Het gaat de schipbreukeling hoe langer hoe beter. Hij heeft een grote hut gebouwd - zelf spreekt hij van zijn fort - en leeft van wat de natuur hem brengt. In het volgende fragment wordt zijn hut belaagd door stieren.

Eén kwam er op mijn kasteel af en bleef op twaalf of veertien passen bij mij stilstaan, en keek naar mijn fort; ik stak mijn geweer uit een kijkgat en schoot hem recht in zijn pupil zodat hij neerviel en ik laadde meteen opnieuw en maakte mij gereed voor meer stieren, maar de andere vertrokken weer het bos in. Dit was het eerste wild dat ik had gezien.
Ik ging naar hem toe met schop, houweel en mes; hij lag op zijn zij, ik kon hem niet op zijn rug krijgen, maar groef een greppel achter hem, waar hij op zijn rug ingleed. Ik hakte met de bijl de strot af die flink bloedde en sneed hem open. Hij was zeer vet; en ik haalde uit mijn andere huis een gevlochten tafel, waar ik het vet op legde dat zeer veel en meer dan honderd pond woog. Ik ging meteen aan het smelten met mijn koperen pan en kreeg twee goede lemen manden vol vet, evenals drie manden vol van het beste vlees, dat ik zoutte. De blaas blies ik op, de darmen reinigde ik bij de vijver, enige droogde ik, andere vulde ik met gezouten vlees en vet, daarvan droogde ik een paar in de rook en andere in de lucht; zijn horens sloeg ik af en droogde en schuurde ik zodat het goede bekers waren.
Ik kookte en braadde van hem tot hij begon te ruiken. Toen maakte ik een diepe grote kuil, liet hem daarin glijden met behulp van wat hefbomen en bedekte hem met aarde en dankte God voor zijn goedheid. Vele malen per dag keek ik met vreugde naar mijn kost. Mijn brandewijn noch wijn had ik aangeroerd, ik bewaarde die voor een zieke dag, maar ik kreeg zin en moest eens proeven, nam op een morgen wat brandewijn: ‘s middags, toen ik wat vlees at, nam ik een half tinnen kopje vol Spaanse wijn erbij; ik dacht dat ik met de goden ter bruiloft ging!

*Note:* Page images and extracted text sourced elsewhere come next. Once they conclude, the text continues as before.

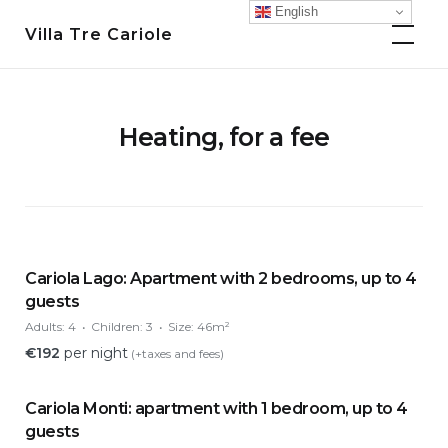
Skip
English
Villa Tre Cariole
to
content
Heating, for a fee
Cariola Lago: Apartment with 2 bedrooms, up to 4
guests
Adults:
4
Children:
3
Size:
46m²
€
192
per night
(+taxes and fees)
Cariola Monti: apartment with 1 bedroom, up to 4
guests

Daarna was het afgelopen met drinken voor een lange tijd.
Nu bestond mijn dagelijks werk uit zout maken, vissen vangen, die koken, braden en drogen; kisten en manden maken in verschillende groottes en modellen, die van binnen en buiten met leem dichtstrijken en dan drogen, hout hakken en drogen, waarvan ik altijd een hut vol in voorraad had, naast nog een grote mijt of stapel; ook had ik een goede mand vol gedroogd schaafsel van hout dat vliegensvlug met een brandglas vlam vatte.
Dit was nu alles in orde, ik leefde dus vrolijk en gerust in mijn eenzaamheid.

Robinson Crusoe

Het ingevlochten verhaal over de schipbreukeling El-ho lijkt veel op het beroemde verhaal over Robinson Crusoe (1719) van Daniel Defoe. Het verhaal van Hendrik Smeeks (1645-1721) verscheen wel elf jaar eerder. De vraag is of Defoe de roman van Smeeks kende en misschien van plagiaat beschuldigd kan worden. Dat wordt uitgesloten, hoewel Defoe enige tijd als spion in Nederland werkte en hij ook een Nederlandse grammatica in zijn kast had staan. Veel waarschijnlijker is dat beide schrijvers zich hebben laten inspireren door waargebeurde verhalen van zeelieden. Het gebeurde regelmatig dat VOC-gangers, door welke omstandigheid dan ook, achterbleven op een eiland, iets waaraan de VOC liever niet al te veel ruchtbaarheid gaf.

Het fragment laat zien hoe de jongen geniet van een totale vrijheid en toch niet aan het luieren slaat of zijn gezond verstand verliest. Sterker, binnen de kortste tijd brengt hij structuur aan in zijn leven en weet hij te midden van de natuur weer iets van beschaving op te bouwen. Geen enkel moment verliest hij zijn geloof in God. Een van de lessen die deze roman leert is dan ook dat autoriteiten - vorsten, regeringen, staatslieden, kerken, dominees - niet bang zouden moeten zijn om burgers hun vrijheid te geven, op religieus, politiek en maatschappelijk gebied. Een redelijk denkende persoon, zoals El-ho, gedraagt zich toch wel verantwoordelijk.